The following is from the Wisconsin Daily Tribune by Rhonda Whetstone Neibauer in her “Rhonda’s View Rendezvous” column. The original accounts of this Mystery Cat were declared the “Best Story of the Year” – for 1949.
Also, as a marginal note, it must be told, the artist that they brought in to sketch this cryptid was Grim Natwick (pictured above), who is best known for drawing the Fleischer Studio’s extremely popular character, Betty Boop. At Disney, he worked on Mickey Mouse, Snow White, and Fantasia. I don’t know why anyone would think they won’t get a cartoonish outcome with Natwick behind the drawing pen. It seemed a decision based more on the fact he was locally important.

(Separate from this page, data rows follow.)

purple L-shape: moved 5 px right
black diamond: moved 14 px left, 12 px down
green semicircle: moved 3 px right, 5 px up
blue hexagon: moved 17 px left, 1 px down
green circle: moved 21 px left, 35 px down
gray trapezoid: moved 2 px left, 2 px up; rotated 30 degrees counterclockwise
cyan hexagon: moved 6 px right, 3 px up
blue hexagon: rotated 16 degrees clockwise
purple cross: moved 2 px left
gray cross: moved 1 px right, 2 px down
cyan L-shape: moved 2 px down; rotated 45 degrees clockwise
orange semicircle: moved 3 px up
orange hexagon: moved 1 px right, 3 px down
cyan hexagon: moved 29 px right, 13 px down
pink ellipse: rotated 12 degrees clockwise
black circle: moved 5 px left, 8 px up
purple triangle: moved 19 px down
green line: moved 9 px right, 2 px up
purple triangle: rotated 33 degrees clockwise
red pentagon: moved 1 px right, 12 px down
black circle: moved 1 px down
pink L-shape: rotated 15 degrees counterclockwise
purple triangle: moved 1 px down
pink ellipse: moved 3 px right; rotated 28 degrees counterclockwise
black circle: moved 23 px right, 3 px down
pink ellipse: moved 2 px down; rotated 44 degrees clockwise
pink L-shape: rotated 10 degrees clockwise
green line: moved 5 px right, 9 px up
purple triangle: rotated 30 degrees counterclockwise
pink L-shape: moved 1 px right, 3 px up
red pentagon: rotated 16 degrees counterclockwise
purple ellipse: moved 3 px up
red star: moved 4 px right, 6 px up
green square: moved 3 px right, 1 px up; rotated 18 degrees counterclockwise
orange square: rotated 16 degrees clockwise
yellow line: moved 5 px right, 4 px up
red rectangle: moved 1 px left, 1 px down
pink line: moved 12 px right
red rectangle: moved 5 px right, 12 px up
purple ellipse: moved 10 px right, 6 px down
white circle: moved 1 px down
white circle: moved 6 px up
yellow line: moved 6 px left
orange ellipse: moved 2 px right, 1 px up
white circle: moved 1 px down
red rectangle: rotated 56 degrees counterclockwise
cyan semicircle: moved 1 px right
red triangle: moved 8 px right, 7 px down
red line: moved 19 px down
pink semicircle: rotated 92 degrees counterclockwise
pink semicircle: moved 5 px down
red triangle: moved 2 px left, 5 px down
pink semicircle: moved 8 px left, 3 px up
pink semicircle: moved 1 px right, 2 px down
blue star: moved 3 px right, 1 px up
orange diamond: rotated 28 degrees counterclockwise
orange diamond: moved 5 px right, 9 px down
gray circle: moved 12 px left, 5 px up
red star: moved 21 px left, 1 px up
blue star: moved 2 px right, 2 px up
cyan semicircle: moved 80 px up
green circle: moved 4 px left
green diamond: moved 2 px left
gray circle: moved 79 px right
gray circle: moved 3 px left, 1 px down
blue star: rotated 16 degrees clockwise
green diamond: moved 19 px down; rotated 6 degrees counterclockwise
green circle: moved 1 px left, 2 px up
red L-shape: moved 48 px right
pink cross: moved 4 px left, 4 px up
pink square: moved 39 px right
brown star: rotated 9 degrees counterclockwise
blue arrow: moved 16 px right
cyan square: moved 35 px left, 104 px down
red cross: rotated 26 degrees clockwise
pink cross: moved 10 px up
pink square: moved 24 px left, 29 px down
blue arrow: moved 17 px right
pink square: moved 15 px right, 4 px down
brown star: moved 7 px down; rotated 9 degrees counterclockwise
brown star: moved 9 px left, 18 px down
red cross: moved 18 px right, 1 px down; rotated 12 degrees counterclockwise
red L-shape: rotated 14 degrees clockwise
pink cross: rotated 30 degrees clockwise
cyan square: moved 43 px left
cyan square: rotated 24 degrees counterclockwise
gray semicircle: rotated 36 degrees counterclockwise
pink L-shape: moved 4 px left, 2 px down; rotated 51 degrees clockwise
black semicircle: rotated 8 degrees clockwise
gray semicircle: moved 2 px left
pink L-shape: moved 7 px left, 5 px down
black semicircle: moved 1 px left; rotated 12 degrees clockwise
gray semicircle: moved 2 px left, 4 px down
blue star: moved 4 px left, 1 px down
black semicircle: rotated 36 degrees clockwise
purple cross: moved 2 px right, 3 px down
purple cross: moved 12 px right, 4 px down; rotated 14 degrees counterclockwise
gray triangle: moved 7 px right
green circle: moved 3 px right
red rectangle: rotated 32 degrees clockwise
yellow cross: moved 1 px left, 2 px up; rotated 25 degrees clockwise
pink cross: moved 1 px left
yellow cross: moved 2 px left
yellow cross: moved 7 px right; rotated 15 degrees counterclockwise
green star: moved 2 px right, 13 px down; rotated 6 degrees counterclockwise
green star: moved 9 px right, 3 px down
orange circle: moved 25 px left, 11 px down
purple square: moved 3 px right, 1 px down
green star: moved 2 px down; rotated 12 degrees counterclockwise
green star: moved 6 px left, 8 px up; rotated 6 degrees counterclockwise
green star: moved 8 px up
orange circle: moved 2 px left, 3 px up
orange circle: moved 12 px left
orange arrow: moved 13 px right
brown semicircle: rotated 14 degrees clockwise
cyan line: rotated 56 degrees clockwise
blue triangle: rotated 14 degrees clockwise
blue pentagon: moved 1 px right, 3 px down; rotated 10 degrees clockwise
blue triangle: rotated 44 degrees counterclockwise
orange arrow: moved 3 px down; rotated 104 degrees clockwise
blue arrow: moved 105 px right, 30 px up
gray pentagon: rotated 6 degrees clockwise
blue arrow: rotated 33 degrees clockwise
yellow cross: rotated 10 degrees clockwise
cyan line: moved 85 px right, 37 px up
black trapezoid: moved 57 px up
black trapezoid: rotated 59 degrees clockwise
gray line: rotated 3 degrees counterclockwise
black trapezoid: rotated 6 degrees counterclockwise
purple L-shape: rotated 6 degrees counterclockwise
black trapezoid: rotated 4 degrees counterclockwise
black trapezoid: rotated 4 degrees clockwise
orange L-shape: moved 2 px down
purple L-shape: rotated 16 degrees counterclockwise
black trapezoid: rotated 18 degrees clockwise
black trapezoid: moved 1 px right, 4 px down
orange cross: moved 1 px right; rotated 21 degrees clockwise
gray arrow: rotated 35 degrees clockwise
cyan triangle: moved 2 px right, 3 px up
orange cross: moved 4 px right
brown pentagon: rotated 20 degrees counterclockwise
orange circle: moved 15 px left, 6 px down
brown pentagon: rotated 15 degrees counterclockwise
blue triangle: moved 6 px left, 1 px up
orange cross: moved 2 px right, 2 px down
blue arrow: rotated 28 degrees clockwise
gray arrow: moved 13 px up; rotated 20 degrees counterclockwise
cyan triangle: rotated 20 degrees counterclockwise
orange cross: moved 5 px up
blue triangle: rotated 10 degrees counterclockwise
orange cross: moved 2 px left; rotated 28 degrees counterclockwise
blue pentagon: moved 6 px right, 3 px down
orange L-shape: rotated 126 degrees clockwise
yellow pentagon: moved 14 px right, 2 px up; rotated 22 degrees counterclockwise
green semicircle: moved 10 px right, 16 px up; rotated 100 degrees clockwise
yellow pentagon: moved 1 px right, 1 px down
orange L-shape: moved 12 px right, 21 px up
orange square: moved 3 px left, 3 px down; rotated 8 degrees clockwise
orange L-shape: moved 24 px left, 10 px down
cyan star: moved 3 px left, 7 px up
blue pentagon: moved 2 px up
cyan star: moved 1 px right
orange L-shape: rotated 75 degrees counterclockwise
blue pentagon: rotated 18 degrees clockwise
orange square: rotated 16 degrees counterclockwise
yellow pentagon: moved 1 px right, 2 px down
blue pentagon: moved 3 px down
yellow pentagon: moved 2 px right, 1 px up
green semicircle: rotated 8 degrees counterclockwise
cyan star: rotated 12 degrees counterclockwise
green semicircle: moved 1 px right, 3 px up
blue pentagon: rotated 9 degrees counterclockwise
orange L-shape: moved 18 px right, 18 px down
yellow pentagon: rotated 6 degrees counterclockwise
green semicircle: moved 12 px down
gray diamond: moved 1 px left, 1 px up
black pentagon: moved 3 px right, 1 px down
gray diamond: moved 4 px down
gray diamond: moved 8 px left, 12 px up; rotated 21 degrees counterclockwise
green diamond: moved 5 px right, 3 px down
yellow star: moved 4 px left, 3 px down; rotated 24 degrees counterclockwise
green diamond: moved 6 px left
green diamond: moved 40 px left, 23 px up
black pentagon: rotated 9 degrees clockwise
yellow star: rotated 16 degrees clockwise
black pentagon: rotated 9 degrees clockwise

Here’s the new story on the old case:
Lion on the loose in area!
Seen a lion around Wisconsin Rapids lately? Back in 1949, more than one person did.
It all started at 11:30 p.m. one March night when Lester Ress and wife were northwest of Rudolph, traveling home. They watched a lion leap a fence and head south on Highway S. Both agreed it was a lion and not a large dog, as they noted the coloring, a bushy mane and tuft on the tail.
Sheriff Art Berg was notified, but nothing came of his investigations.
Two days later, “big game” hunters from Rudolph decided to see if they could track it after Undersheriff Art Boll and Officer Don Caylor found four-inch clawed paw prints and a stride of 49 inches at the scene.
The Daily Tribune kept readers apprised of the hunt and the fact that until it was again spotted, nothing could be done to track it, although Deputy Sheriffs Walter Wittenberg of Wisconsin Rapids and Anton Kundinger of Auburndale planned a safari in the area.
The Heart of Wisconsin Sports Show was just opening at Lincoln Fieldhouse, and arrangements were made to display the beast if captured alive.
Just a week after the initial sighting, the Wood County Conservation League offered a $10 reward for the lion, dead or alive. A hunter with a “thick Scandinavian accent” claimed to have it, but would not produce it.
One month later, the lion was seen in Plover by Anton Sankey when he pulled into his driveway.
On June 9, the animal made its way back to Wood County. According to Sheriff Berg, Byron Moody saw it in Saratoga on the shoulder of Highway Z, six miles south of Wisconsin Rapids. Ronald Owens also reported seeing it June 8, and a week earlier, Cecelia Jensen told Deputy Pucker that it was eating from a pig trough out at her place in the same area.
Berg spent two days trying to track the lion, described as about 3 feet high, with a large head and wide-set eyes. Tracks indicated the animal was clawed and of the cat family.
Finally, time for a “suspect” sketch, former local artist Grim Natwick, who was visiting family here, was contacted and sketches made. Natwick, being a cartoonist, turned out cartoon-like sketches, to the delight of those already doubting it was anything but a large dog.
Three-and-a-half months after the initial sighting, law enforcement was nearly “hysterical” with no solution in sight, but it did not take long for merchants to cash in.
Diebel’s Grocery ad, incorporating Natwick’s sketch, stated, “No ‘Lyin’ Here. There’s no ‘lyin’ about it when Diebels Grocery says it delivers the best.” They also offered a year’s supply of pencil stubs to anyone bringing in the lion, preferably dead.
Finally, lion mania disappeared, until Dec. 24, when it was voted the Best Story of the Year by the Tribune.
Although never seen here again, it should be noted that shortly after, an Associated Press dispatch mentioned the appearance of such a mysterious animal in an area in southern Wisconsin.